### Task instructions
Only one stretch of the data should be retyped: the lines from the line containing "joined the group." through the line containing "first university". Keep pictures out of it.

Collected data
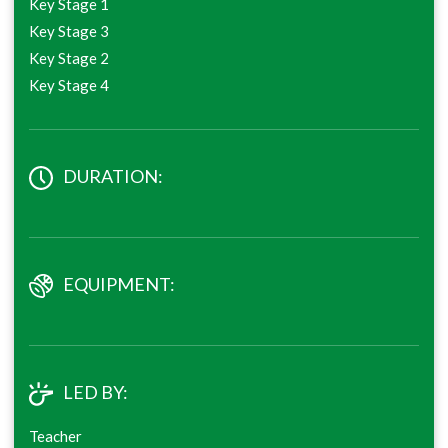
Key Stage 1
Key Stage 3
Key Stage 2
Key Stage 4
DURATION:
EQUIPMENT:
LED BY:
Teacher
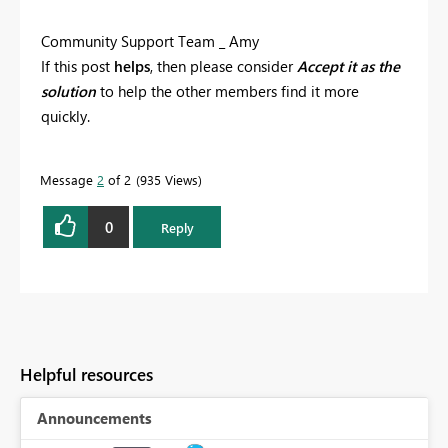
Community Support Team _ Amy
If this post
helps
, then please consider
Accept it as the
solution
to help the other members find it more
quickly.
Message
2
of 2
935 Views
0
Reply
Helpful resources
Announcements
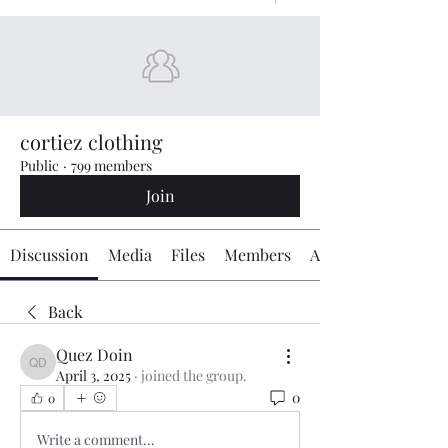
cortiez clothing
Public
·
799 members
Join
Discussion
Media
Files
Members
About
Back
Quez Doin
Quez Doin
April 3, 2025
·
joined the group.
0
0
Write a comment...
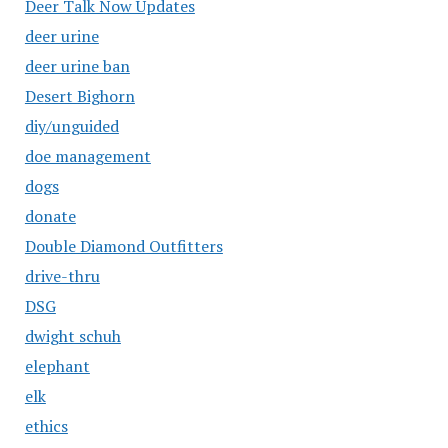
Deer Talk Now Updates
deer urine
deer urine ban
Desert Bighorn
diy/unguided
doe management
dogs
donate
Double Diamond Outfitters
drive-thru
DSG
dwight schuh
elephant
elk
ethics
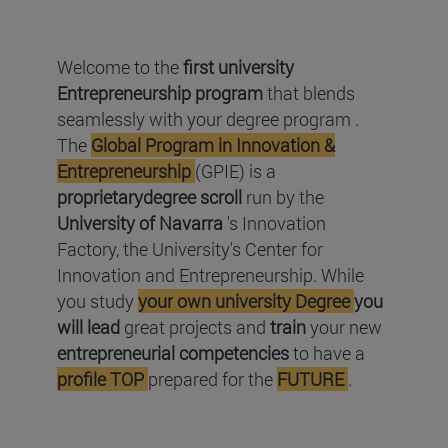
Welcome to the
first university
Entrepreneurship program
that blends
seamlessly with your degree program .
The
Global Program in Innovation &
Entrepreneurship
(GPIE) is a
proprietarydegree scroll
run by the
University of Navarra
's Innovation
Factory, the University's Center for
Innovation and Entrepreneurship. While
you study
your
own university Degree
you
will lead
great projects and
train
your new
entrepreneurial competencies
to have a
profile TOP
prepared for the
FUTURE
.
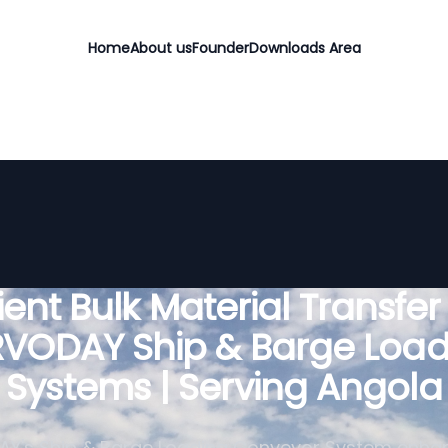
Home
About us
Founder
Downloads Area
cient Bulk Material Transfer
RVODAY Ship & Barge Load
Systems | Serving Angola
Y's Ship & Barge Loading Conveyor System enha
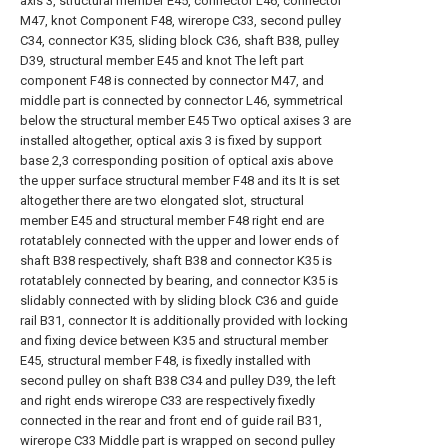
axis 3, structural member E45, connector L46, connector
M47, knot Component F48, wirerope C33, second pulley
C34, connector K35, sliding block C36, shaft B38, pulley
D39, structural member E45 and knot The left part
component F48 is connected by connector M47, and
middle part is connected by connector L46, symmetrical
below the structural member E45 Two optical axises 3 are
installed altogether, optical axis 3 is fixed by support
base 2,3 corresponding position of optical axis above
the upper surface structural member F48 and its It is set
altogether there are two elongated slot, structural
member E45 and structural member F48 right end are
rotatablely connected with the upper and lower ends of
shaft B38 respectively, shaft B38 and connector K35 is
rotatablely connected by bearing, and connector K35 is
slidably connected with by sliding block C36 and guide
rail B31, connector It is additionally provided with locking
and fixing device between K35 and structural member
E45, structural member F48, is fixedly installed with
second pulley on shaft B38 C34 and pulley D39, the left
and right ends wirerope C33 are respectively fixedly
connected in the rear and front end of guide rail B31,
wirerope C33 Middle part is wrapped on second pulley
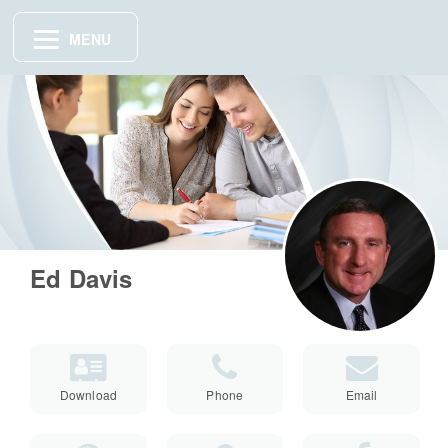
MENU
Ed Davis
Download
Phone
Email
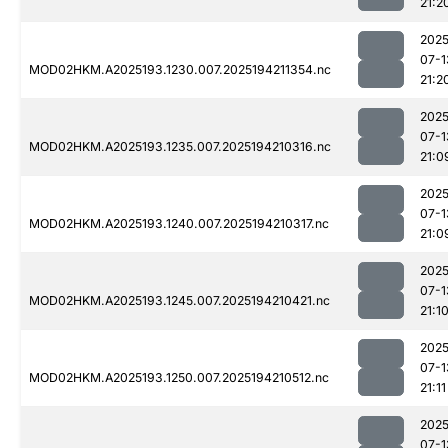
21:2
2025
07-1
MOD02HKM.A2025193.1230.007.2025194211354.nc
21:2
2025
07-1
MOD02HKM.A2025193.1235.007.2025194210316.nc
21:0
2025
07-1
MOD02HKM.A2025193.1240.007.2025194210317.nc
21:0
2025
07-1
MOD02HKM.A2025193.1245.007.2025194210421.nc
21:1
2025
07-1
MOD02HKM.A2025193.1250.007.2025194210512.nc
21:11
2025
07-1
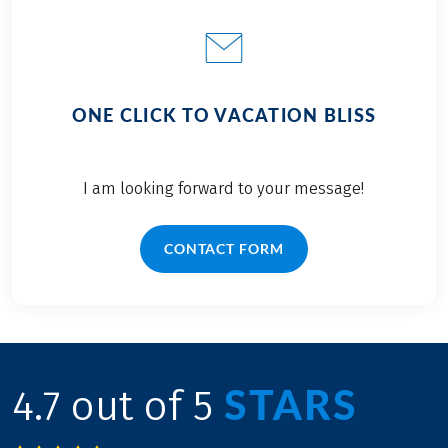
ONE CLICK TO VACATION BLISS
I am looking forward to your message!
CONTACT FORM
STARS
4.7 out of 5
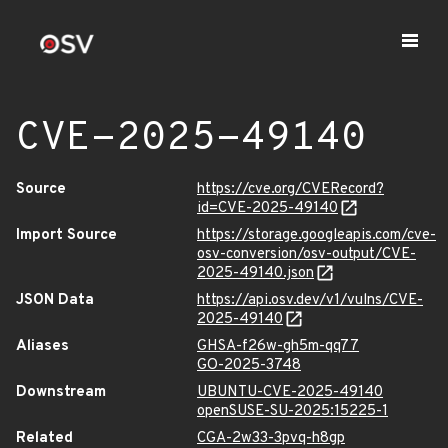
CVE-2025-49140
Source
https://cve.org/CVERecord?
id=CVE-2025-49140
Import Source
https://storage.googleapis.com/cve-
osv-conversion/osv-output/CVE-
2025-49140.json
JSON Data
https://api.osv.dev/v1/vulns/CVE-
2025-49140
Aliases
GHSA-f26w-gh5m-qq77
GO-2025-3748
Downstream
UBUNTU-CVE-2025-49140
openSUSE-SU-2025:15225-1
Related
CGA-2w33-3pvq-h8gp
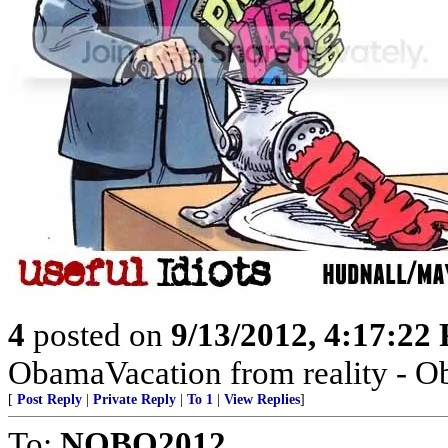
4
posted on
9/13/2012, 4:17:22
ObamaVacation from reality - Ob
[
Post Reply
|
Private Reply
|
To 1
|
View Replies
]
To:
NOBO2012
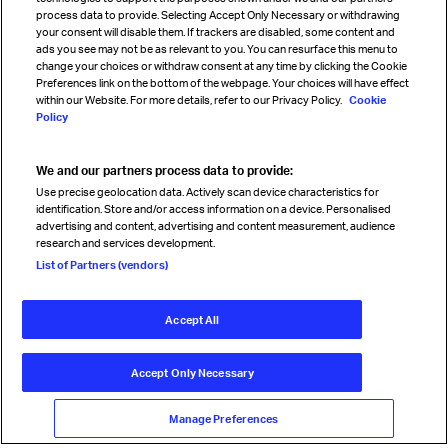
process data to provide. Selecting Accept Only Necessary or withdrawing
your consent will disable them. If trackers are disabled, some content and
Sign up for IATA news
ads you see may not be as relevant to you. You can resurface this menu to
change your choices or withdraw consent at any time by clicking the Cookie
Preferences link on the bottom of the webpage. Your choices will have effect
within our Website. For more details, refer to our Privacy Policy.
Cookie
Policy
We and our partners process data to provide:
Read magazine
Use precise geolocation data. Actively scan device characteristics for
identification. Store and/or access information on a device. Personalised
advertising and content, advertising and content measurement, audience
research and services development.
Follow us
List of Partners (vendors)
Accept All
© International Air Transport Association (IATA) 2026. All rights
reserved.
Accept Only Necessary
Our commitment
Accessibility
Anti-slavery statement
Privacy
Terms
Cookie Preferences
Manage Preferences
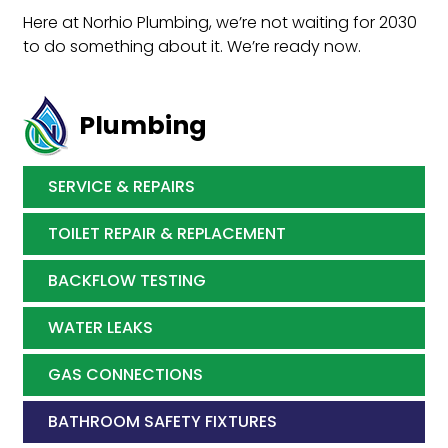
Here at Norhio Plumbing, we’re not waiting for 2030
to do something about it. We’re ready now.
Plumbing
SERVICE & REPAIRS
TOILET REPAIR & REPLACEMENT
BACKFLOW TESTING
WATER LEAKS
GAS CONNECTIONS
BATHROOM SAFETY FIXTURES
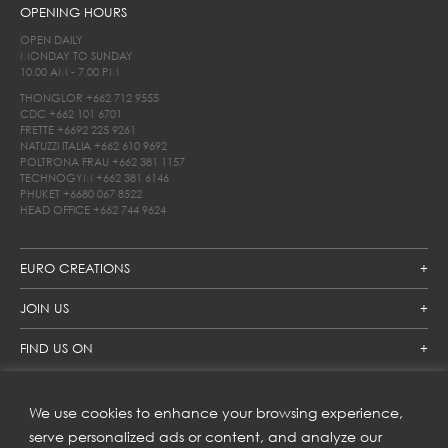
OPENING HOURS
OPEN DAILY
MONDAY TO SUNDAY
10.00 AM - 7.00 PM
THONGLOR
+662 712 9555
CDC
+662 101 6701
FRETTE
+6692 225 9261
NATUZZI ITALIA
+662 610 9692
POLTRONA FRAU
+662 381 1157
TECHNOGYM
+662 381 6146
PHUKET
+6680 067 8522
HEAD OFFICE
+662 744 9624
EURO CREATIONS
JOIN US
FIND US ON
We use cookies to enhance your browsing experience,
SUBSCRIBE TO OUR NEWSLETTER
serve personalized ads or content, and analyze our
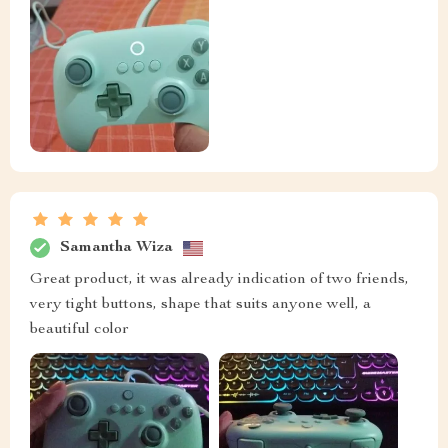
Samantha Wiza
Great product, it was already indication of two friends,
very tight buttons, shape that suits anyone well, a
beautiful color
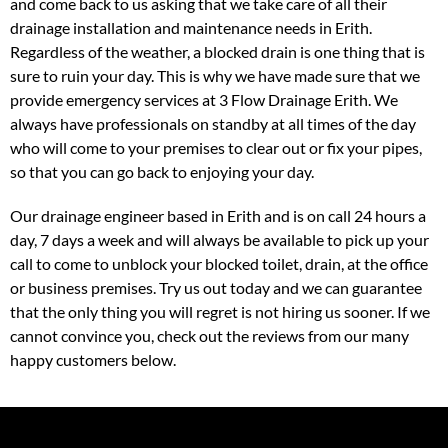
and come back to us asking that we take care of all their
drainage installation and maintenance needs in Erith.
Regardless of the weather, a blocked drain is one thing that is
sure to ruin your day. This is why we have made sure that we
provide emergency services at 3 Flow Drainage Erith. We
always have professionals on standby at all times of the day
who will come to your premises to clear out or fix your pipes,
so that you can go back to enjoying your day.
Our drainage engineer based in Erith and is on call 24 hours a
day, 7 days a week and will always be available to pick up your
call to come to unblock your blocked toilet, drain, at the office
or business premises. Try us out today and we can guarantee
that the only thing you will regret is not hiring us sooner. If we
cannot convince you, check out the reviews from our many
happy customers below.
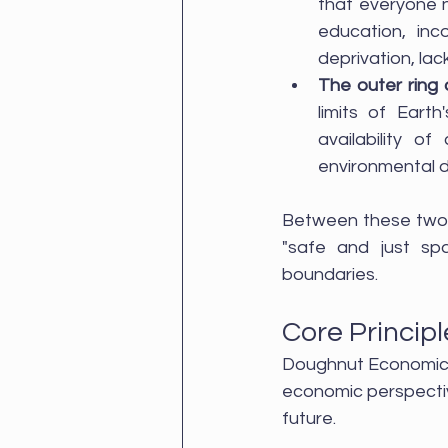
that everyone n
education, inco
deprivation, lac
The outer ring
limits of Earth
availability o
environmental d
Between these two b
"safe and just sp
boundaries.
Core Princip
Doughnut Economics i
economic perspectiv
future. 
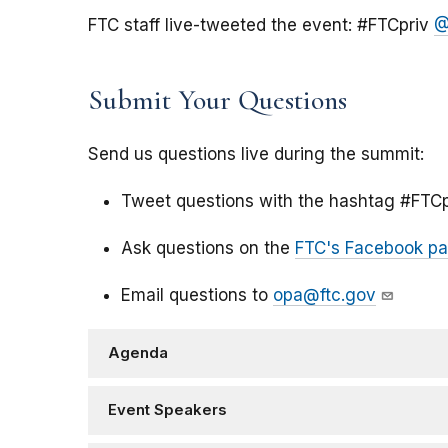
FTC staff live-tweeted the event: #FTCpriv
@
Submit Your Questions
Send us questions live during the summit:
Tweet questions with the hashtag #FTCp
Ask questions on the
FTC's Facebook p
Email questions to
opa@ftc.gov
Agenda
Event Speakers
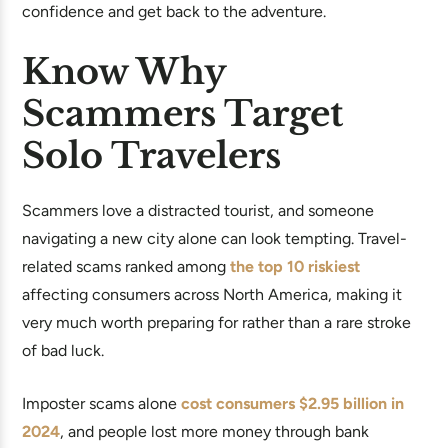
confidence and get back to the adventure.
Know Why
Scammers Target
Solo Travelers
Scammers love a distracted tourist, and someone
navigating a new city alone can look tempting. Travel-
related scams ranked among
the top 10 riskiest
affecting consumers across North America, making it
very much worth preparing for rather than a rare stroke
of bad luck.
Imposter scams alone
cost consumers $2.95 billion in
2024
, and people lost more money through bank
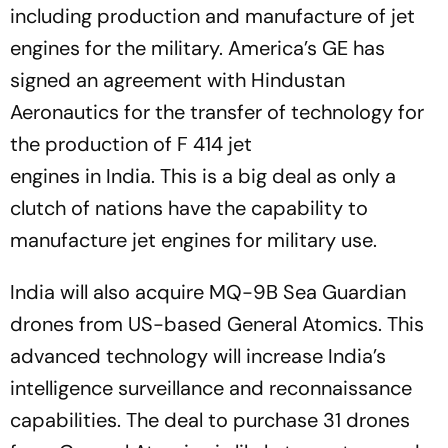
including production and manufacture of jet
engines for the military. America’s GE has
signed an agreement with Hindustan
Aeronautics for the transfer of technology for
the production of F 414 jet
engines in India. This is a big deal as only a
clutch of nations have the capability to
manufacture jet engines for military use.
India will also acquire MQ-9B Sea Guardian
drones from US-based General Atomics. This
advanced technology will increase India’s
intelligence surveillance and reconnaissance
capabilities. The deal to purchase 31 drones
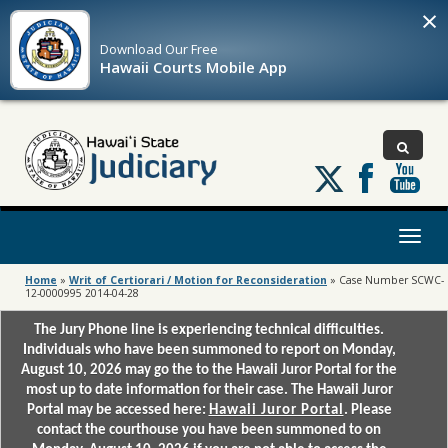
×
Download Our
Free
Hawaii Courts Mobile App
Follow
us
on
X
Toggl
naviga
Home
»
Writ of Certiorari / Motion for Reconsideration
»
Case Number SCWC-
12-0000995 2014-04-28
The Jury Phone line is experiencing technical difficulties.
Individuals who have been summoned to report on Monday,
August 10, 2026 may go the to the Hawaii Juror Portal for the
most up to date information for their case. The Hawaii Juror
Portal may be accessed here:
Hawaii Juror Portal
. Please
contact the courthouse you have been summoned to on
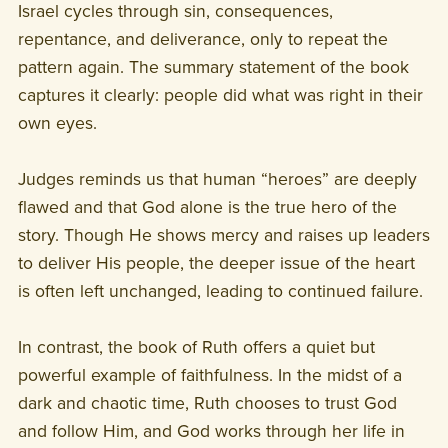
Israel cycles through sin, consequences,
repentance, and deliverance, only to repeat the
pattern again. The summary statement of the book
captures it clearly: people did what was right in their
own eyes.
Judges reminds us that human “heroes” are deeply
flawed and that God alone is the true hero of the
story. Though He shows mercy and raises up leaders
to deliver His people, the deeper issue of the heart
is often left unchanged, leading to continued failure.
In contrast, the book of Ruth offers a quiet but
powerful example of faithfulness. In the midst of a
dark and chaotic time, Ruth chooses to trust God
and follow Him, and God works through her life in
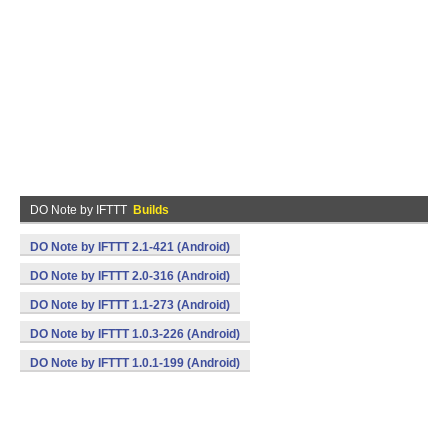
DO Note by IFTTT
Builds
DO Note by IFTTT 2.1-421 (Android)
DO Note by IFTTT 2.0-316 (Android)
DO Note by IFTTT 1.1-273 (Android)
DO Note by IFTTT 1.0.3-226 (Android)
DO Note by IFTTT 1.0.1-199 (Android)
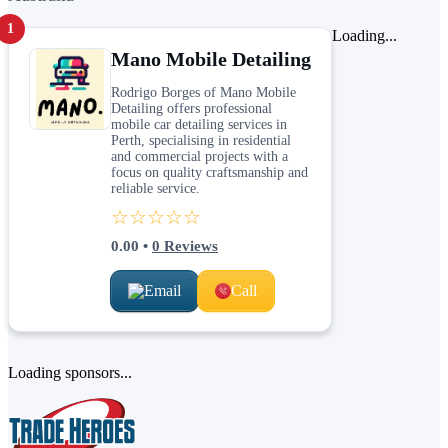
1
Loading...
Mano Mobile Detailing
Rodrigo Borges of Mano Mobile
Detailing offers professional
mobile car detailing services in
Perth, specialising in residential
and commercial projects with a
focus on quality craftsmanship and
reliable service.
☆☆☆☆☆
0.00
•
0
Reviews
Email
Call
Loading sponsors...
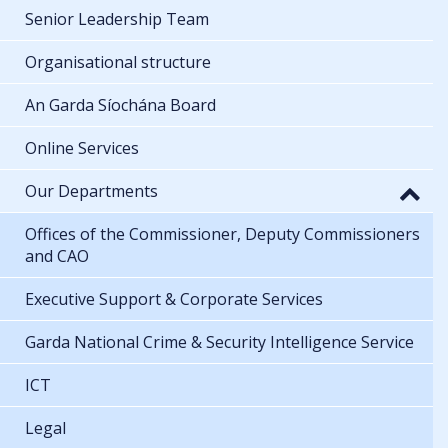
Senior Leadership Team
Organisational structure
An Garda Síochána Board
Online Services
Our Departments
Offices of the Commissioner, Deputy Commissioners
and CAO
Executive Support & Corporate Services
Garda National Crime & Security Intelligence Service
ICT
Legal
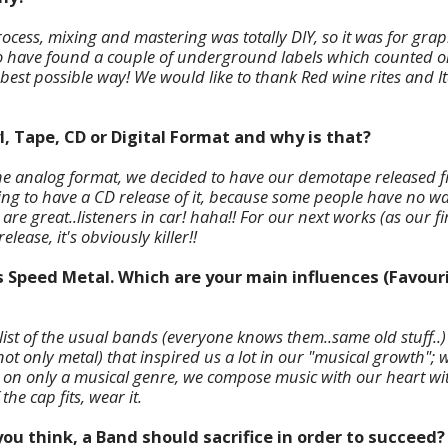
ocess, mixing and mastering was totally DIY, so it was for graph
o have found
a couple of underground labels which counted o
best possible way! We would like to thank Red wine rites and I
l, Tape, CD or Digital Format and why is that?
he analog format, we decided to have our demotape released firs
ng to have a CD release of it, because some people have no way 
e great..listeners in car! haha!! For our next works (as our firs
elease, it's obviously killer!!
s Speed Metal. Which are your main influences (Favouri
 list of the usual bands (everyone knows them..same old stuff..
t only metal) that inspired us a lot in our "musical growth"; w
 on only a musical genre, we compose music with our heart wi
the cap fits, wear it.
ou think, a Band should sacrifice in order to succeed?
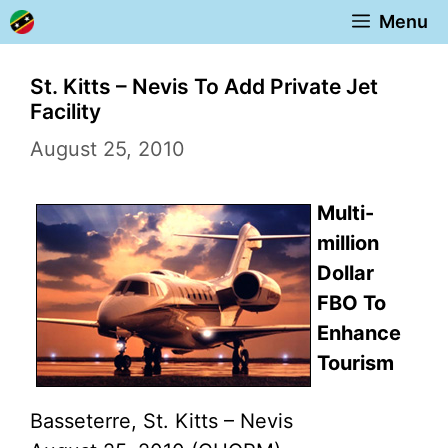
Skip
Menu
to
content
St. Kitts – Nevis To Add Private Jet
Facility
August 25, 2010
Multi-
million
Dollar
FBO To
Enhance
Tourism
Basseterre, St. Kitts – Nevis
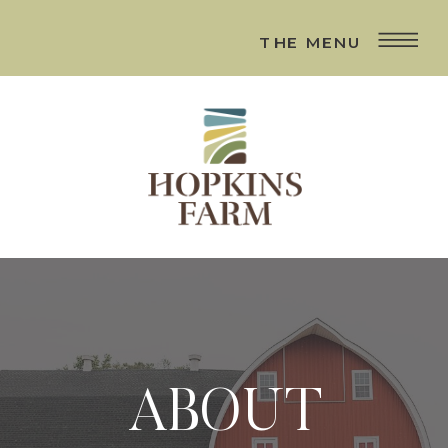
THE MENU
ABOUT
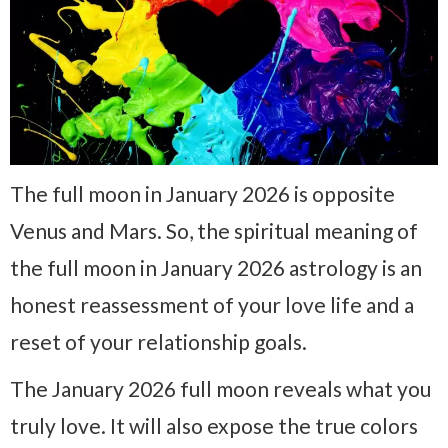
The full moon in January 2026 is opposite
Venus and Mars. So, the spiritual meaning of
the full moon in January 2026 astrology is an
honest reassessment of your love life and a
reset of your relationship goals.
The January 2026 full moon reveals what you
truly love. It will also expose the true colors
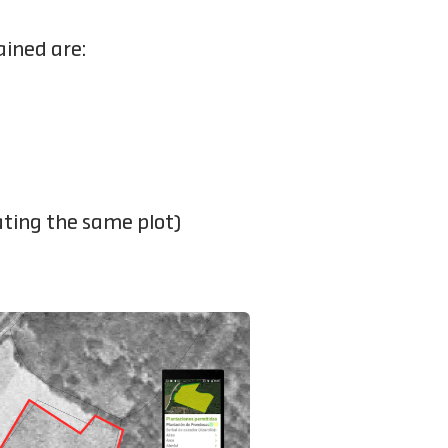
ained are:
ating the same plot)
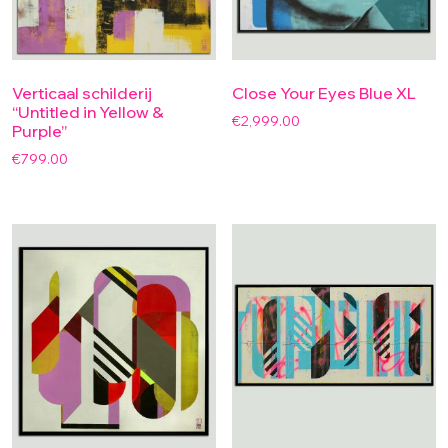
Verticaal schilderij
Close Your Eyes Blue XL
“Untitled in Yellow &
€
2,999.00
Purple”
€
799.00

### Solution
joined the group.
0
0
Write a comment...
Deer Talk Now Updates
deer urine
deer urine ban
Desert Bighorn
diy/unguided
doe management
dogs
donate
Double Diamond Outfitters
drive-thru
DSG
dwight schuh
elephant
elk
ethics
Welcome to the
first university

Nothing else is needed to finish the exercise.